American inventor James Spangler sold his idea for an electric broomstick-like cleaner —with a cloth filter and dust-collection bag attached to the long handle— to William Hoover in 1908. His invention resulted in the first truly practicable domestic vacuum cleaner. And just as the US brand “Kleenex” became a generic name for soft facial tissues, the concept of “to Hoover” has become a verb, meaning to suck things up.
OpenAI and other LLM providers have taken hoovering of data to an extreme that many never dreamed possible, now with recent versions expected to ingest up to 4 trillion “parameters”, aka words and numbers, that have been scraped from the web (with and without authorization) and used to train the AI.
Not long after ChatGPT popularity reached high orbit and became seemingly unstoppable, companies began realizing that the massive data-sucking monsters created by OpenAI and others were happy to hoover up data offered from within corporate firewalls, and to train on that as well, making the resulting knowledge readily available for all comers. Amazon appeared to be the first major company to ban employees from using ChatGPT in January, and other tech companies including Samsung and Apple have followed suit, as have banks and most others who care about their confidential information. Famously, the country of Italy also banned OpenAI, although it’s unclear how that can work without copying the Great Firewall of China.
I’ve been working with about 20 of our portfolio companies across the Global South since February to help raise awareness of the opportunities with GAI and also of the near guarantee of data leakage when using public LLM services. Many had no idea of the risk, and many more who had embraced the idea of rapid prototyping didn’t realize that the data hoovering issue was possible to avoid.
There are two fundamentally different approaches to addressing the data leakage problem. First is to use the right cloud LLM provider the right way and to trust them, and the second is to have your data used only with a local LLM (inside the firewall) for training and/or fine-tuning, and then to host the tuned model either securely in the cloud or within your corporate firewall. I will discuss the second model in part two of this blog.

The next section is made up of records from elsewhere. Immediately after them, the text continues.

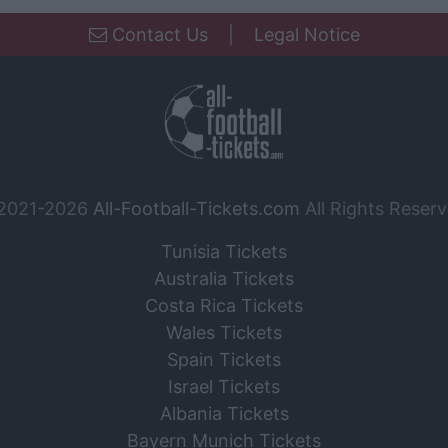
Contact Us
|
Legal Notice
2021-2026
All-Football-Tickets.com
All Rights Reserv
Tunisia Tickets
Australia Tickets
Costa Rica Tickets
Wales Tickets
Spain Tickets
Israel Tickets
Albania Tickets
Bayern Munich Tickets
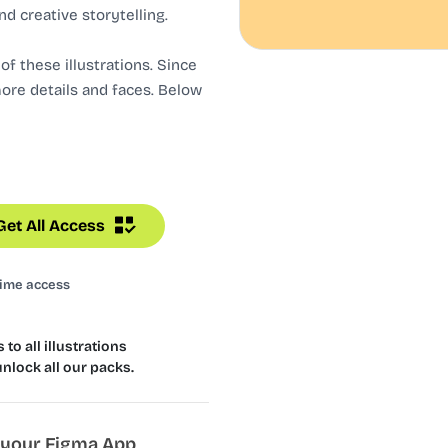
nd creative storytelling.
f these illustrations. Since
more details and faces. Below
Get All Access
time access
to all illustrations
unlock all our packs.
n your Figma App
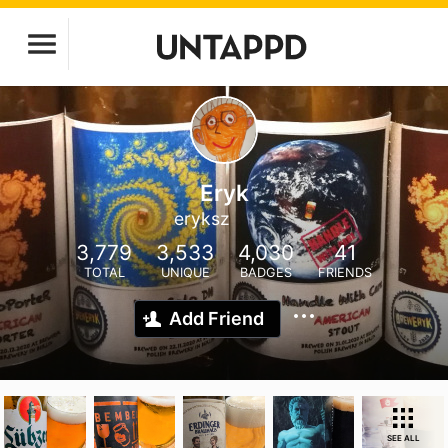
Eryk
eryksz
3,779
3,533
4,030
41
TOTAL
UNIQUE
BADGES
FRIENDS
Add Friend
SEE ALL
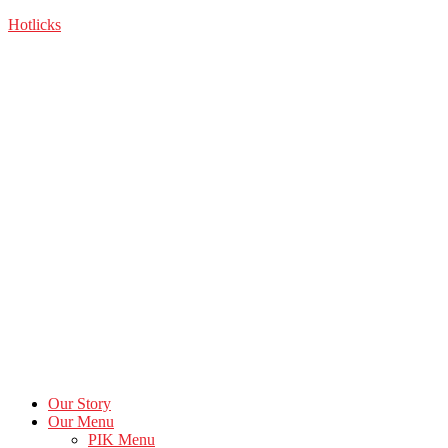
Skip
Hotlicks
to
the
content
Our Story
Our Menu
PIK Menu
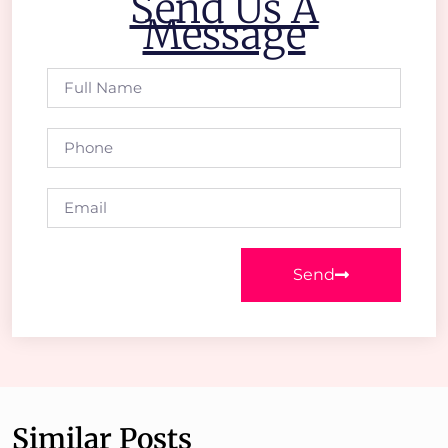
Send Us A
Message
Send
Similar Posts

Selecting a Trusted GAI Provider: Azure with GPT4 or OpenAI with GPT4?
Microsoft was the first to offer hosted versions of OpenAI’s GPT version 4 on Azure with different models of privacy, from a “don’t train on my data” model for their publicly hosted instance to a privately hosted model that does train on your data but is accessible only to you and your customers. Microsoft describes its privacy model here and summarizes it with “…No prompts or completions are stored in the model during these operations, and prompts and completions are not used to train, retrain or improve the models.”
Not to be left out of the data privacy race, in late April Open AI announced “…an upcoming ChatGPT Business subscription in addition to its $20 / month ChatGPT Plus plan. The Business variant targets ‘professionals who need more control over their data as well as enterprises seeking to manage their end users.’ The new plan will follow the same data-usage policies as its API, meaning it won’t use your data for training by default. The plan will become available ‘in the coming months.’”

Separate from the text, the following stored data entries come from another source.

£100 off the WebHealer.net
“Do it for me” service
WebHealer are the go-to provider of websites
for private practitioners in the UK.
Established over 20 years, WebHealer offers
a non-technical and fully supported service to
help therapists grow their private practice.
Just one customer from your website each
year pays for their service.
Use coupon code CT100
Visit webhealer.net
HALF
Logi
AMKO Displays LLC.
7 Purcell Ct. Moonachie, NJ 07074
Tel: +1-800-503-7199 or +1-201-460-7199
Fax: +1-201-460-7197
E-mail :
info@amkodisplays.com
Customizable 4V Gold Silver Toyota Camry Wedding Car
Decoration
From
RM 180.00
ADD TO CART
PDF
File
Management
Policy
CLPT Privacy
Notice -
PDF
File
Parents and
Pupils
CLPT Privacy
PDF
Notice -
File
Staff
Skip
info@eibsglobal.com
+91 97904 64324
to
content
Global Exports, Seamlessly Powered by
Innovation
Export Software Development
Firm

Of course, by the time I’ve finished writing this and getting it in front of you, some of these things will have changed; new providers with alternative secure hosting and fine-tuning models will have appeared. Do look around before making a decision, and don’t make decisions you can’t easily undo when something better comes along a month or two later.

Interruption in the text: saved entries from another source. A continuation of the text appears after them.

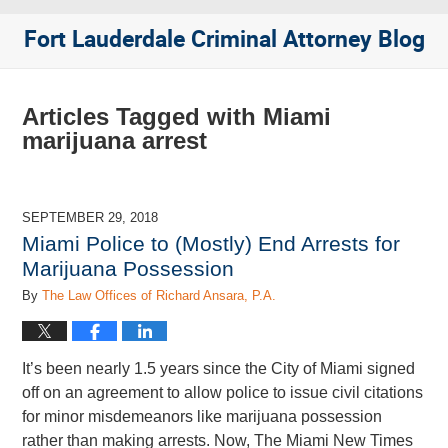
Fort Lauderdale Criminal Attorney Blog
Articles Tagged with
Miami
marijuana arrest
SEPTEMBER 29, 2018
Miami Police to (Mostly) End Arrests for
Marijuana Possession
By
The Law Offices of Richard Ansara, P.A.
It’s been nearly 1.5 years since the City of Miami signed
off on an agreement to allow police to issue civil citations
for minor misdemeanors like marijuana possession
rather than making arrests. Now, The Miami New Times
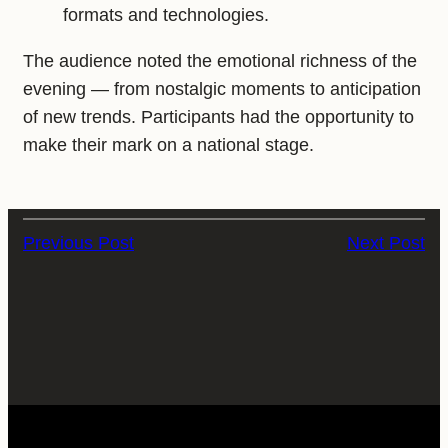
formats and technologies.
The audience noted the emotional richness of the
evening — from nostalgic moments to anticipation
of new trends. Participants had the opportunity to
make their mark on a national stage.
Previous Post
Next Post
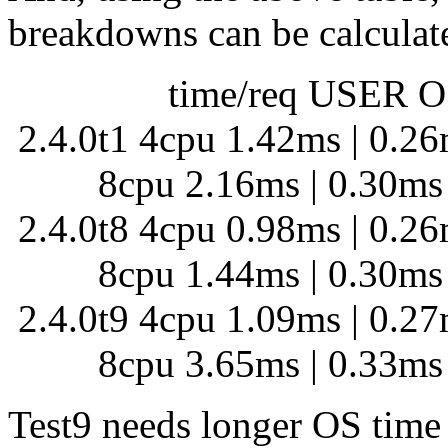
breakdowns can be calculate
time/req USER OS
2.4.0t1 4cpu 1.42ms | 0.2
8cpu 2.16ms | 0.30ms 
2.4.0t8 4cpu 0.98ms | 0.2
8cpu 1.44ms | 0.30ms 
2.4.0t9 4cpu 1.09ms | 0.2
8cpu 3.65ms | 0.33ms 
Test9 needs longer OS time 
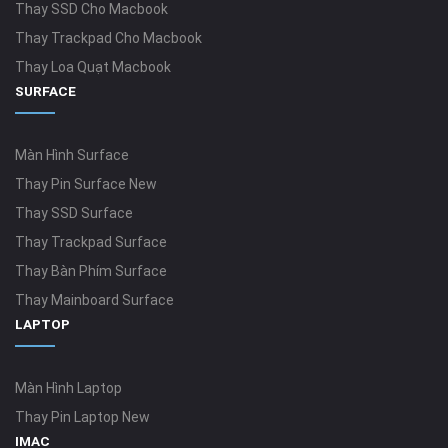
Thay SSD Cho Macbook
Thay Trackpad Cho Macbook
Thay Loa Quạt Macbook
SURFACE
Màn Hình Surface
Thay Pin Surface New
Thay SSD Surface
Thay Trackpad Surface
Thay Bàn Phím Surface
Thay Mainboard Surface
LAPTOP
Màn Hình Laptop
Thay Pin Laptop New
IMAC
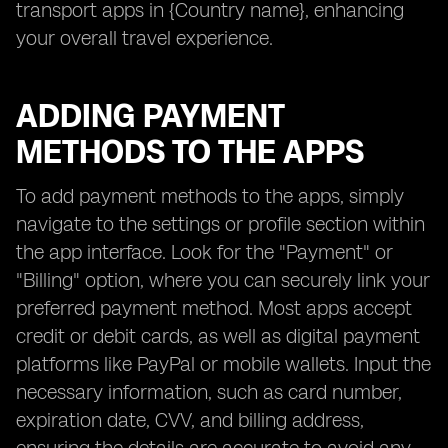
transport apps in {Country name}, enhancing
your overall travel experience.
ADDING PAYMENT
METHODS TO THE APPS
To add payment methods to the apps, simply
navigate to the settings or profile section within
the app interface. Look for the "Payment" or
"Billing" option, where you can securely link your
preferred payment method. Most apps accept
credit or debit cards, as well as digital payment
platforms like PayPal or mobile wallets. Input the
necessary information, such as card number,
expiration date, CVV, and billing address,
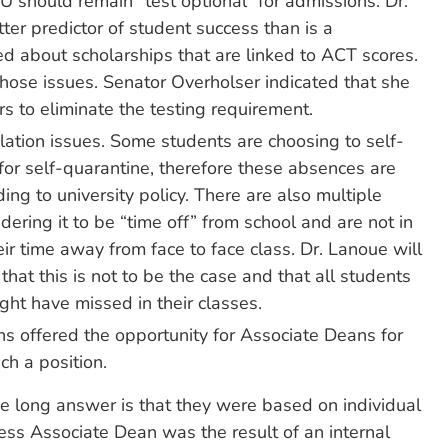
U should remain “test optional” for admissions. Dr.
ter predictor of student success than is a
ed about scholarships that are linked to ACT scores.
those issues. Senator Overholser indicated that she
ers to eliminate the testing requirement.
tion issues. Some students are choosing to self-
 for self-quarantine, therefore these absences are
ng to university policy. There are also multiple
dering it to be “time off” from school and are not in
eir time away from face to face class. Dr. Lanoue will
that this is not to be the case and that all students
ght have missed in their classes.
ns offered the opportunity for Associate Deans for
ch a position.
he long answer is that they were based on individual
ess Associate Dean was the result of an internal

Privacy and IP / data security are not being discussed enough and not being acted on as broadly as they should. In an otherwise-helpful 20+ page paper release by McKinsey in May on “What Every CEO Needs to Know About Generative AI” there are only two paragraphs on IP and privacy issues, both put forward as possibilities / risks vs. certainties. In my view, every CEO needs to take immediate steps to ensure: 1/ that your employees are not inadvertently leaking proprietary data into the public GAI systems, and 2/ that you have a strategy for how to prototype and quickly deploy data-secure GAI in either trusted cloud GAI implementations like Azure or to use a privately trained and hosted small model GAI, described in part two of this blog.